Cost pressures such as rising freight costs and higher operating expenses could thin margins moving forward, and Hyphens has also disclosed that the purchase price allocation (PPA) for Novem’s acquisition, which will result in higher amortisation expenses related to intangible assets involved in the transaction, has not been completed.
“We believe the market has not recognised the impact of Novem’s acquisition on its earnings profile, which could also translate to future cross-selling opportunities with Hyphens’ existing sales channels” Tay and Tan say.
Separately, SAC Capital analyst Peggy Mak also broadly agrees with the points made by the CGS-CIMB analysts, but also highlights the point that she expects an easing in gross margins in the next three quarters due to supply chain bottlenecks, as well as higher procurement costs.
Mak writes that the lead time for procurement has lengthened, and some products are out of stock as suppliers face difficulties in securing raw materials.
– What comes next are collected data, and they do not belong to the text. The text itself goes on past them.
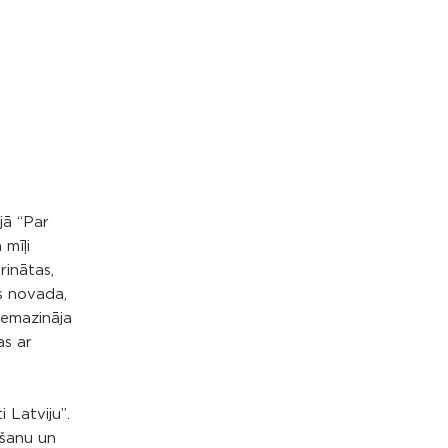
jā “Par
 mīļi
rinātas,
s novada,
nemazināja
as ar
 Latviju”.
dēšanu un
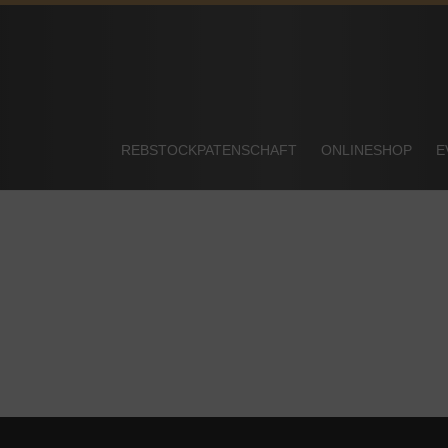
REBSTOCKPATENSCHAFT
ONLINESHOP
E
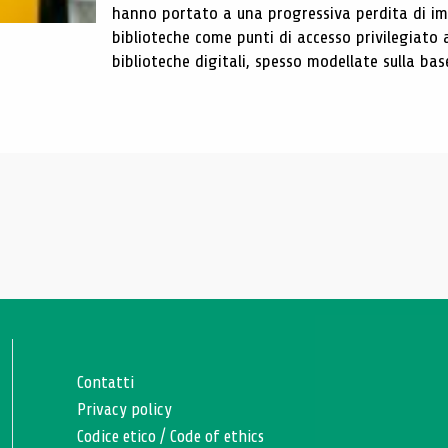
hanno portato a una progressiva perdita di im
biblioteche come punti di accesso privilegiato 
biblioteche digitali, spesso modellate sulla base 
Contatti
Privacy policy
Codice etico
/
Code of ethics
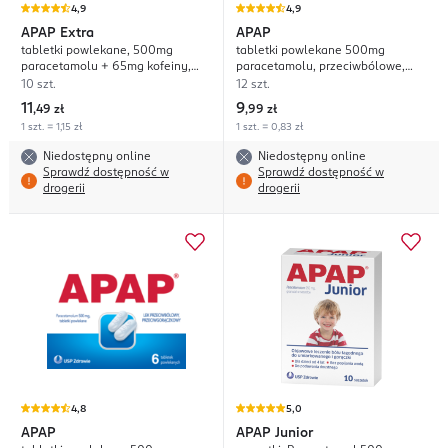
4,9
4,9
APAP
Extra
APAP
tabletki powlekane, 500mg
tabletki powlekane 500mg
paracetamolu + 65mg kofeiny,
paracetamolu, przeciwbólowe,
przeciwbólowe,
przeciwgorączkowe
10 szt.
12 szt.
przeciwgorączkowe
11
9
,
49 zł
,
99 zł
1 szt. = 1,15 zł
1 szt. = 0,83 zł
Niedostępny online
Niedostępny online
Sprawdź dostępność w
Sprawdź dostępność w
drogerii
drogerii
4,8
5,0
APAP
APAP
Junior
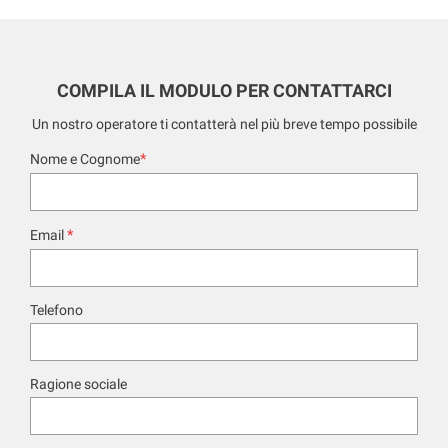
COMPILA IL MODULO PER CONTATTARCI
Un nostro operatore ti contatterà nel più breve tempo possibile
*
Nome e Cognome
*
Email
Telefono
Ragione sociale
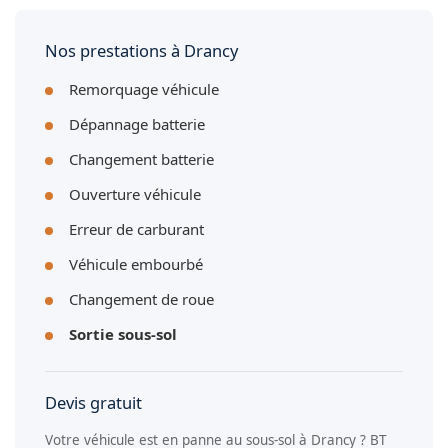
pour diriger les roues et manœuvrer le véhicule.
Nos prestations à Drancy
Remorquage véhicule
Dépannage batterie
Changement batterie
Ouverture véhicule
Erreur de carburant
Véhicule embourbé
Changement de roue
Sortie sous-sol
Devis gratuit
Votre véhicule est en panne au sous-sol à Drancy ? BT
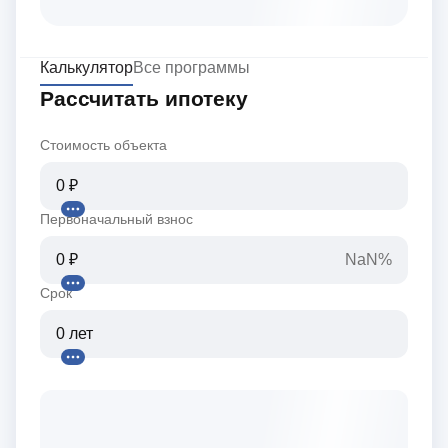
Калькулятор
Все программы
Рассчитать ипотеку
Стоимость объекта
Первоначальный взнос
NaN%
Срок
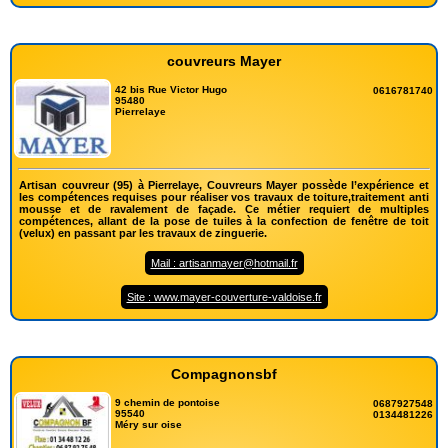
couvreurs Mayer
42 bis Rue Victor Hugo
0616781740
95480
Pierrelaye
Artisan couvreur (95) à Pierrelaye, Couvreurs Mayer possède l’expérience et
les compétences requises pour réaliser vos travaux de toiture,traitement anti
mousse et de ravalement de façade. Ce métier requiert de multiples
compétences, allant de la pose de tuiles à la confection de fenêtre de toit
(velux) en passant par les travaux de zinguerie.
Mail : artisanmayer@hotmail.fr
Site : www.mayer-couverture-valdoise.fr
Compagnonsbf
9 chemin de pontoise
0687927548
95540
0134481226
Méry sur oise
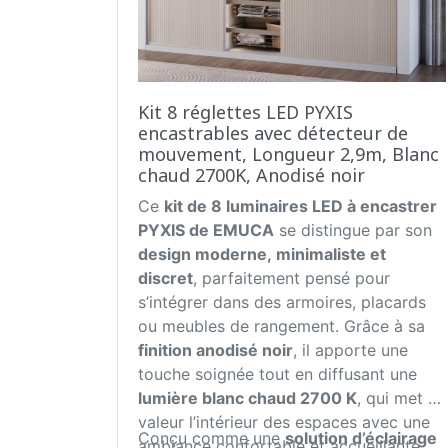
Kit 8 réglettes LED PYXIS
encastrables avec détecteur de
mouvement, Longueur 2,9m, Blanc
chaud 2700K, Anodisé noir
Ce
kit de 8 luminaires LED à encastrer
PYXIS de EMUCA
se distingue par son
design moderne, minimaliste et
discret
, parfaitement pensé pour
s’intégrer dans des armoires, placards
ou meubles de rangement. Grâce à sa
finition anodisé noir
, il apporte une
touche soignée tout en diffusant une
lumière blanc chaud 2700 K
, qui met en
valeur l’intérieur des espaces avec une
Conçu comme une
solution d’éclairage
ambiance confortable et accueillante.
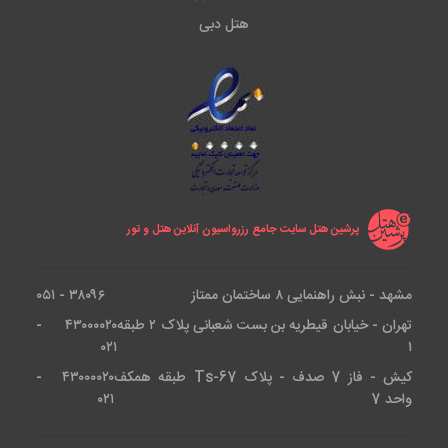
هتل دبی
پرشین هتل سایت جامع رزرواسیون آنلاین هتل و تور
مشهد - نبش راهنمایی ۸ ساختمان ممتاز
۳۸۰۹۶ - ۰۵۱
تهران - خیابان قیطریه بن بست شعبانی پلاک ۲ طبقه
۴۳۰۰۰۰۲۰ -
۰۲۱
۱
کیش - فاز 7 صدف - پلاک Ts-67 طبقه همکف
۴۳۰۰۰۰۲۰ -
واحد 7
۰۲۱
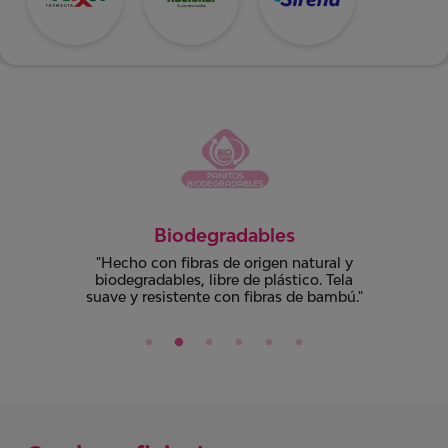
pH Balanceado
Contiene Ácido Láctico, ingrediente
natural que no altera el pH de tu Zona V.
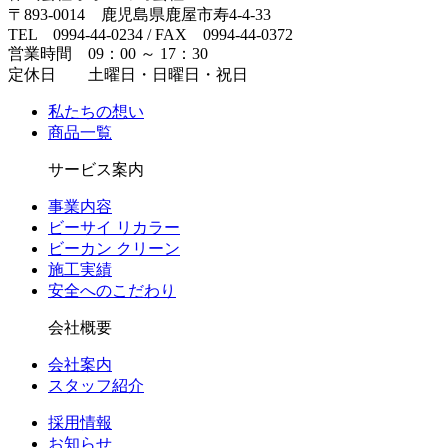
〒893-0014 鹿児島県鹿屋市寿4-4-33
TEL 0994-44-0234 / FAX 0994-44-0372
営業時間 09：00 ～ 17：30
定休日 土曜日・日曜日・祝日
私たちの想い
商品一覧
サービス案内
事業内容
ビーサイ リカラー
ビーカン クリーン
施工実績
安全へのこだわり
会社概要
会社案内
スタッフ紹介
採用情報
お知らせ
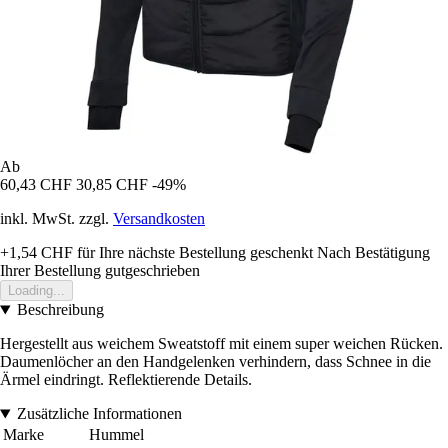
Ab
60,43 CHF
30,85 CHF
-49%
inkl. MwSt. zzgl.
Versandkosten
+1,54 CHF
für Ihre nächste Bestellung geschenkt
Nach Bestätigung
Ihrer Bestellung gutgeschrieben
Loading...
Beschreibung
Hergestellt aus weichem Sweatstoff mit einem super weichen Rücken.
Daumenlöcher an den Handgelenken verhindern, dass Schnee in die
Ärmel eindringt. Reflektierende Details.
Zusätzliche Informationen
Marke
Hummel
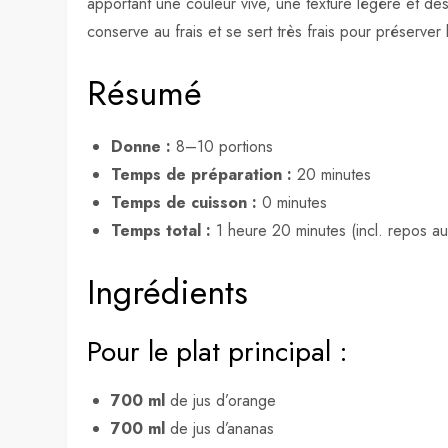
apportant une couleur vive, une texture légère et des
conserve au frais et se sert très frais pour préserver l
Résumé
Donne :
8–10 portions
Temps de préparation :
20 minutes
Temps de cuisson :
0 minutes
Temps total :
1 heure 20 minutes (incl. repos au 
Ingrédients
Pour le plat principal :
700 ml
de jus d’orange
700 ml
de jus d’ananas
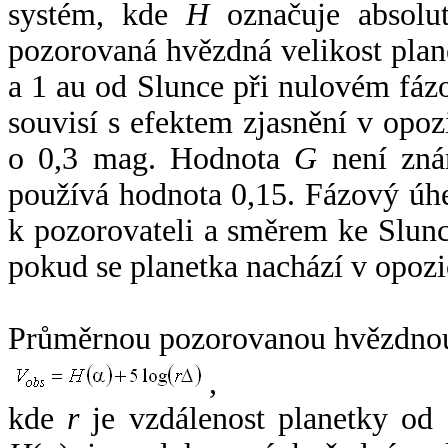
systém, kde
H
označuje absolut
pozorovaná hvězdná velikost plan
a 1 au od Slunce při nulovém fá
souvisí s efektem zjasnění v opoz
o 0,3 mag. Hodnota
G
není zná
používá hodnota 0,15. Fázový úh
k pozorovateli a směrem ke Slunc
pokud se planetka nachází v opozi
Průměrnou pozorovanou hvězdnou 
,
kde
r
je vzdálenost planetky od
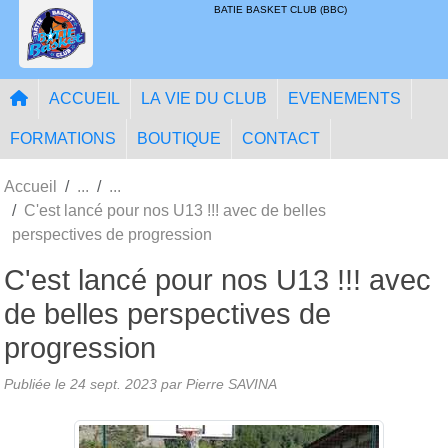
Panneau de gestion des cookies
BATIE BASKET CLUB (BBC)
ACCUEIL
LA VIE DU CLUB
EVENEMENTS
FORMATIONS
BOUTIQUE
CONTACT
Accueil
C'est lancé pour nos U13 !!! avec de belles
perspectives de progression
C'est lancé pour nos U13 !!! avec
de belles perspectives de
progression
Publiée le
24 sept. 2023
par
Pierre SAVINA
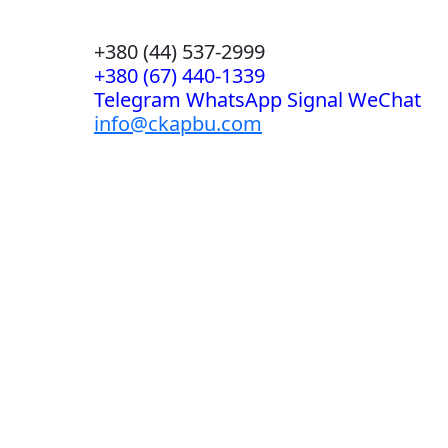
+380 (44) 537-2999
+380 (67) 440-1339
Telegram WhatsApp Signal WeChat
info@ckapbu.com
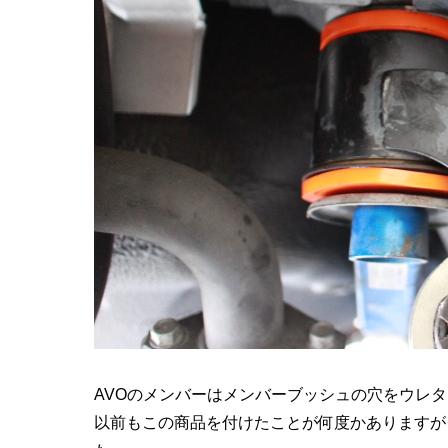
AVOのメンバーはメンバーブッシュの穴をウレ
以前もこの商品を付けたことが何度かありますが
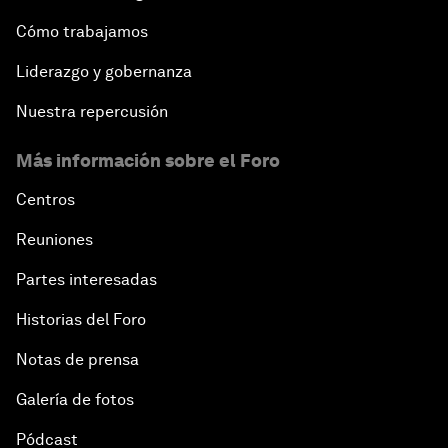
Cómo trabajamos
Liderazgo y gobernanza
Nuestra repercusión
Más información sobre el Foro
Centros
Reuniones
Partes interesadas
Historias del Foro
Notas de prensa
Galería de fotos
Pódcast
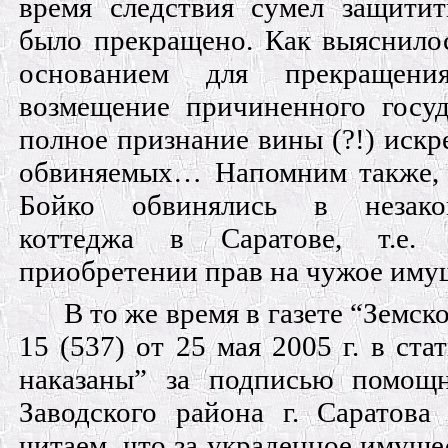
время следствия сумел защитит
было прекращено. Как выяснило
основанием для прекращени
возмещение причиненного госуд
полное признание вины (?!) искр
обвиняемых… Напомним также, 
Бойко обвинялись в незако
коттеджа в Саратове, т.е.
приобретении прав на чужое иму
В то же время в газете “Земс
15 (537) от 25 мая 2005 г. в ста
наказаны” за подписью помощ
Заводского района г. Саратова
читаем, что за украденное имуще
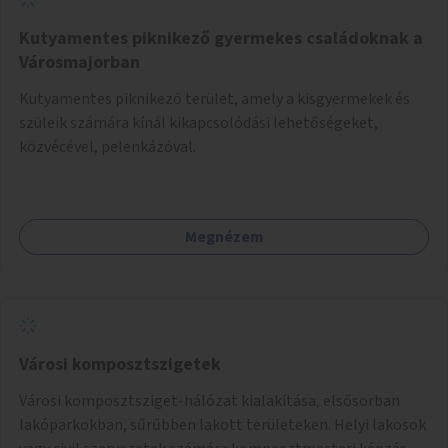
Kutyamentes piknikező gyermekes családoknak a
Városmajorban
Kutyamentes piknikező terület, amely a kisgyermekek és
szüleik számára kínál kikapcsolódási lehetőségeket,
közvécével, pelenkázóval.
Megnézem
Városi komposztszigetek
Városi komposztsziget-hálózat kialakítása, elsősorban
lakóparkokban, sűrűbben lakott területeken. Helyi lakosok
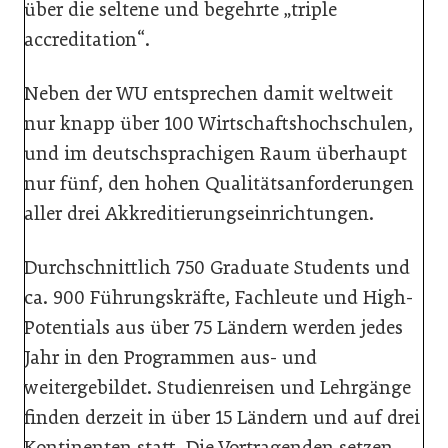
über die seltene und begehrte „triple
accreditation“.
Neben der WU entsprechen damit weltweit
nur knapp über 100 Wirtschaftshochschulen,
und im deutschsprachigen Raum überhaupt
nur fünf, den hohen Qualitätsanforderungen
aller drei Akkreditierungseinrichtungen.
Durchschnittlich 750 Graduate Students und
ca. 900 Führungskräfte, Fachleute und High-
Potentials aus über 75 Ländern werden jedes
Jahr in den Programmen aus- und
weitergebildet. Studienreisen und Lehrgänge
finden derzeit in über 15 Ländern und auf drei
Kontinenten statt. Die Vortragenden setzen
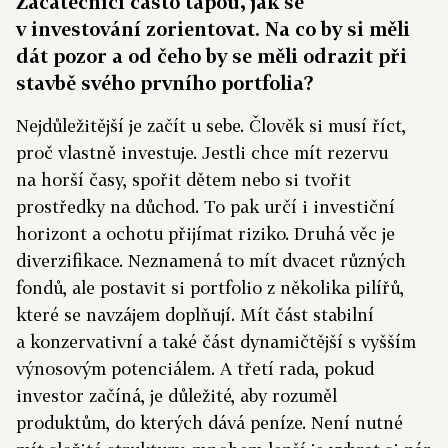
Začátečníci často tápou, jak se
v investování zorientovat. Na co by si měli
dát pozor a od čeho by se měli odrazit při
stavbě svého prvního portfolia?
Nejdůležitější je začít u sebe. Člověk si musí říct,
proč vlastně investuje. Jestli chce mít rezervu
na horší časy, spořit dětem nebo si tvořit
prostředky na důchod. To pak určí i investiční
horizont a ochotu přijímat riziko. Druhá věc je
diverzifikace. Neznamená to mít dvacet různých
fondů, ale postavit si portfolio z několika pilířů,
které se navzájem doplňují. Mít část stabilní
a konzervativní a také část dynamičtější s vyšším
výnosovým potenciálem. A třetí rada, pokud
investor začíná, je důležité, aby rozuměl
produktům, do kterých dává peníze. Není nutné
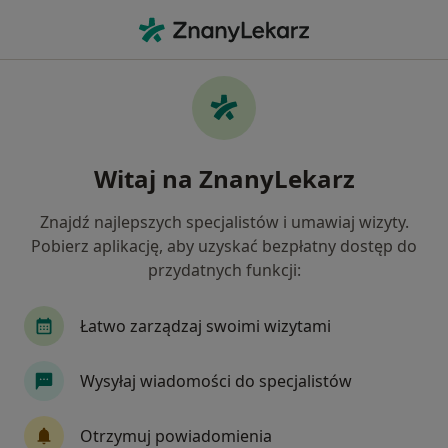
Me
Choroby Zwyrodnieniowe • Kościan, wielkopolskie
Filtry
• 1
Ubezpieczenie
Map
Choroby zwyrodnieniowe specjaliści w
Witaj na ZnanyLekarz
Kościanie
Jak działają wyniki wyszukiwania
Znajdź najlepszych specjalistów i umawiaj wizyty.
Pobierz aplikację, aby uzyskać bezpłatny dostęp do
przydatnych funkcji:
Jakiego specjalisty szukasz?
Ortopeda
Chirurg
Internista
Fizjote
Łatwo zarządzaj swoimi wizytami
Wysyłaj wiadomości do specjalistów
Otrzymuj powiadomienia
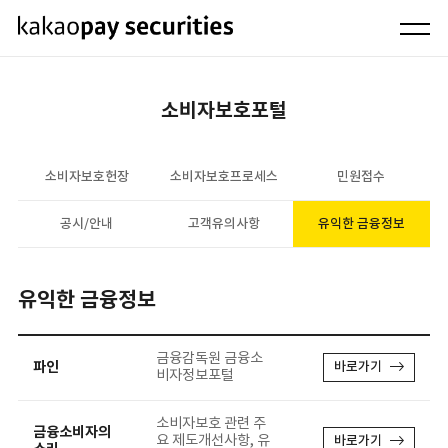
소비자보호포털
소비자보호헌장
소비자보호프로세스
민원접수
공시/안내
고객유의사항
유익한 금융정보
유익한 금융정보
금융감독원 금융소
파인
바로가기
비자정보포털
소비자보호 관련 주
금융소비자의
요 제도개선사항, 유
바로가기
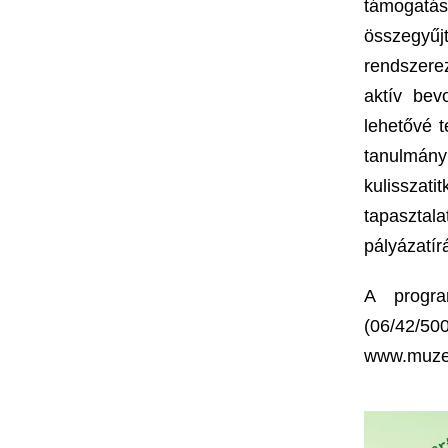
támogatás
összegyűj
rendszerez
aktív bev
lehetővé t
tanulmányi
kulissza
tapaszta
pályázatírá
A progra
(06/42/
www.muzeu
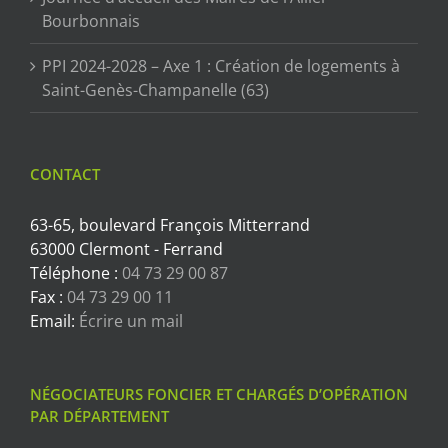
Bourbonnais
PPI 2024-2028 – Axe 1 : Création de logements à
Saint-Genès-Champanelle (63)
CONTACT
63-65, boulevard François Mitterrand
63000 Clermont - Ferrand
Téléphone :
04 73 29 00 87
Fax :
04 73 29 00 11
Email:
Écrire un mail
NÉGOCIATEURS FONCIER ET CHARGÉS D’OPÉRATION
PAR DÉPARTEMENT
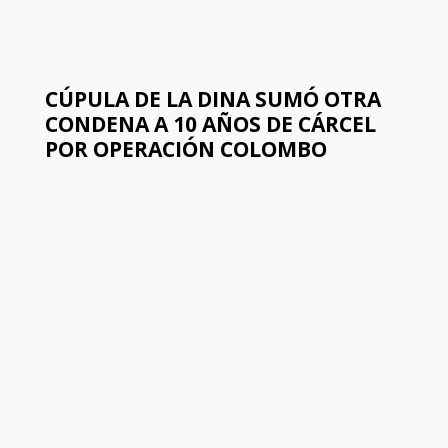
CÚPULA DE LA DINA SUMÓ OTRA
CONDENA A 10 AÑOS DE CÁRCEL
POR OPERACIÓN COLOMBO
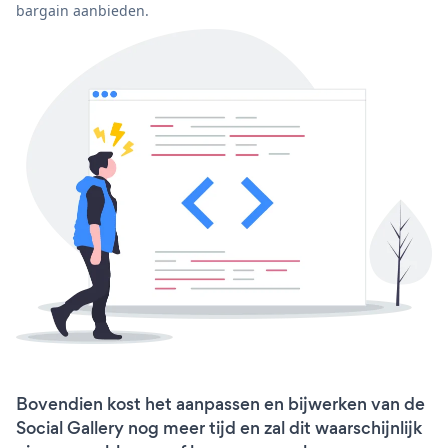
bargain aanbieden.
Bovendien kost het aanpassen en bijwerken van de
Social Gallery nog meer tijd en zal dit waarschijnlijk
As such, this will raise working capital requirements
This is coupled with higher procurement costs as suppliers pass on higher raw material prices, with Mak adding that higher selling prices might dampen consumers’ demand, especially for discretionary products,
“We maintain our FY2022 revenue and net profit forecast, but there is upside risk to our projections if the supply situation in Europe improves.”
Shares of Hyphens Pharma closed flat at 28 cents on May 19, with a FY2022 P/E ratio of 10 and dividend yield of 2.9%, according to SAC Capital.